10 bons motivos para ler


(Retirados do blogue literário da wookacontece.)

#1 – Aumenta a inteligência
Por mais abstrato que isto possa parecer, a verdade é que um livro continua a ser uma das mais importantes fontes de conhecimento (para além da educação e da genética). E quanto mais cedo se começa, maior será o desenvolvimento cognitivo. 

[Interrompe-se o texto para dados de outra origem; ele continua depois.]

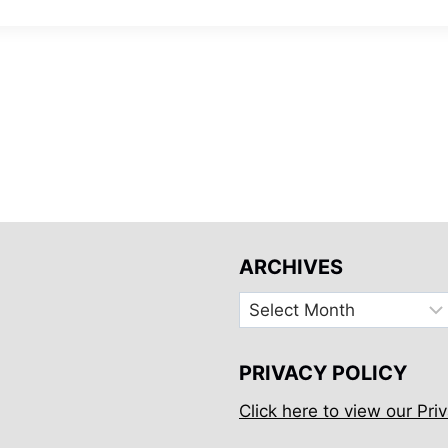
ARCHIVES
Archives
PRIVACY POLICY
Click here to view our Priv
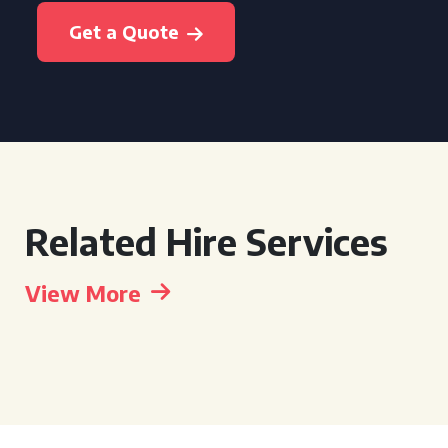
Get a Quote
Related Hire Services
View More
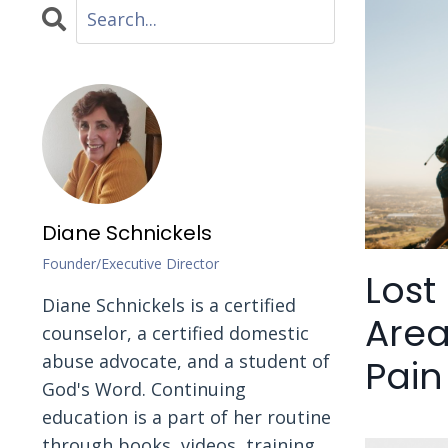
Diane Schnickels
Founder/Executive Director
Lost
Diane Schnickels is a certified
Area
counselor, a certified domestic
abuse advocate, and a student of
Pain
God's Word. Continuing
education is a part of her routine
through books, videos, training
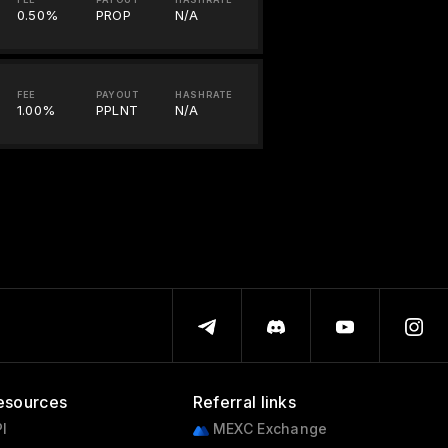
0.50%
PROP
N/A
FEE
PAYOUT
HASHRATE
1.00%
PPLNT
N/A
esources
Referral links
I
MEXC Exchange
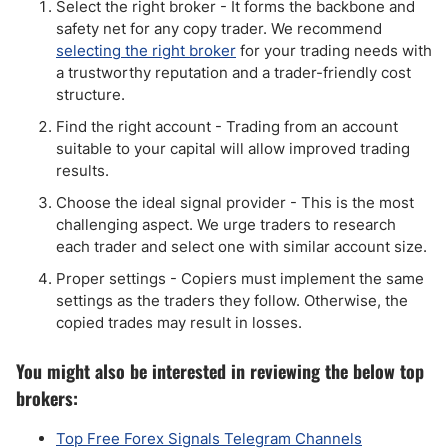
Select the right broker - It forms the backbone and
safety net for any copy trader. We recommend
selecting the right broker
for your trading needs with
a trustworthy reputation and a trader-friendly cost
structure.
Find the right account - Trading from an account
suitable to your capital will allow improved trading
results.
Choose the ideal signal provider - This is the most
challenging aspect. We urge traders to research
each trader and select one with similar account size.
Proper settings - Copiers must implement the same
settings as the traders they follow. Otherwise, the
copied trades may result in losses.
You might also be interested in reviewing the below top
brokers:
Top Free Forex Signals Telegram Channels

#2 – Reduz o stress e a ansiedade
Segundo o neuropsicólogo britânico David Lewis, bastam seis minutos a ler para que sejam observadas alterações significativas no corpo que contribuem para a redução do stress, inclusive, em níveis superiores comparativamente a ouvir música ou fazer uma caminhada. 
#3 – Aumenta o vocabulário
Ler de forma regular é uma espécie de fermento que adicionamos ao nosso léxico. Nenhuma outra atividade nos expõe tanto a palavras novas como a leitura. 
#4 – Retarda o envelhecimento do cérebro e diminui o risco de Alzheimer
A memória é uma das primeiras funções do cérebro a deteriorar-se com o tempo. Assim como outros músculos do corpo exigem exercícios, o cérebro também deve ser estimulado para se manter forte e saudável. Sempre que se abre um livro, ele é incitado a relembrar-se da página, da história, das personagens, da trama. Além disso, a cada nova memória criada, surgem novos fios condutores e fortalecem-se os existentes. 
#5 – Aumenta a criatividade
Quando somos expostos a diferentes histórias e diferentes pontos de vista isso reflete-se numa mente mais aberta e livre. A leitura ajuda-nos a ver o mundo de uma outra forma, a ter ideias originais e a encontrar soluções mais criativas.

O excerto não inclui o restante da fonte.